### What to produce
Scan each line of the entries below for the word "Перевозчиком" and count the ones where it appears. The answer is that number alone.

[Records contained in a dataset]
---
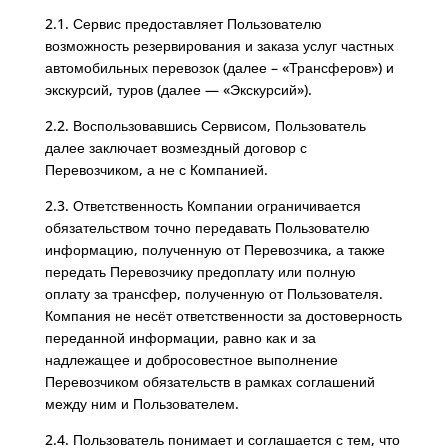
2.1. Сервис предоставляет Пользователю
возможность резервирования и заказа услуг частных
автомобильных перевозок (далее – «Трансферов») и
экскурсий, туров (далее — «Экскурсий»).
2.2. Воспользовавшись Сервисом, Пользователь
далее заключает возмездный договор с
Перевозчиком, а не с Компанией.
2.3. Ответственность Компании ограничивается
обязательством точно передавать Пользователю
информацию, полученную от Перевозчика, а также
передать Перевозчику предоплату или полную
оплату за трансфер, полученную от Пользователя.
Компания не несёт ответственности за достоверность
переданной информации, равно как и за
надлежащее и добросовестное выполнение
Перевозчиком обязательств в рамках соглашений
между ним и Пользователем.
2.4. Пользователь понимает и соглашается с тем, что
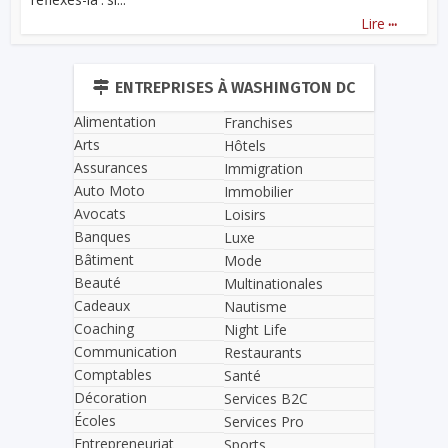
...
Lire
ENTREPRISES À WASHINGTON DC
Alimentation
Franchises
Arts
Hôtels
Assurances
Immigration
Auto Moto
Immobilier
Avocats
Loisirs
Banques
Luxe
Bâtiment
Mode
Beauté
Multinationales
Cadeaux
Nautisme
Coaching
Night Life
Communication
Restaurants
Comptables
Santé
Décoration
Services B2C
Écoles
Services Pro
Entrepreneuriat
Sports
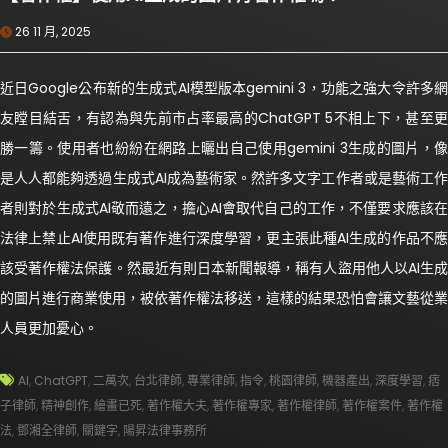
26 11 月, 2025
近日Google公布新的生成式AI模型版本gemini 3，功能之強大令許多網
友瞠目結舌，有認為與先前市占率最高的ChatGPT 5不相上下，甚至更
勝一籌。使用者也紛紛在網路上曬出自己使用gemini 3生成的圖片，像
是人人都能夠透過生成式AI成為藝術家。然許多文字工作者或是藝術工作
者則對於生成式AI敬而遠之，擔心AI會取代自己的工作，不僅要求應該在
法律上禁止AI使用既有著作進行深度學習，更主張此種AI生成的作品不應
該受著作權法保護。然最近有則日本新聞報導，稱有人盜用他人以AI生成
的圖片進行商業使用，被依著作權法移送，這樣的結果恐怕會讓文藝從業
人員更加憂心。
AI
,
ChatGPT
,
二萬次
,
台北律師
,
專業律師
,
指令
,
桃園律師
,
機器產出
,
深度學習
,
痞
子律師
,
精神創作
,
繪畫已死
,
著作權大夫
,
著作權專家
,
著作權律師
,
著作權案件
,
著作權
法
,
鄧湘全律師
,
關鍵字
,
陽昇法律事務所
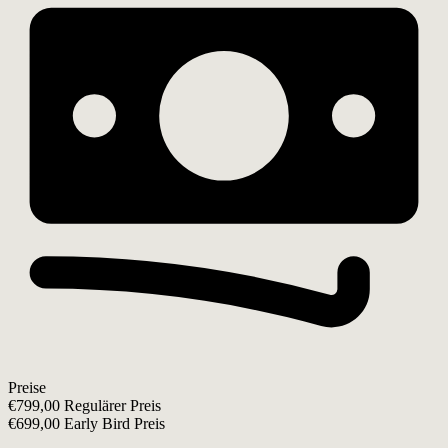
Preise
€799,00 Regulärer Preis
€699,00 Early Bird Preis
---
### Reply
2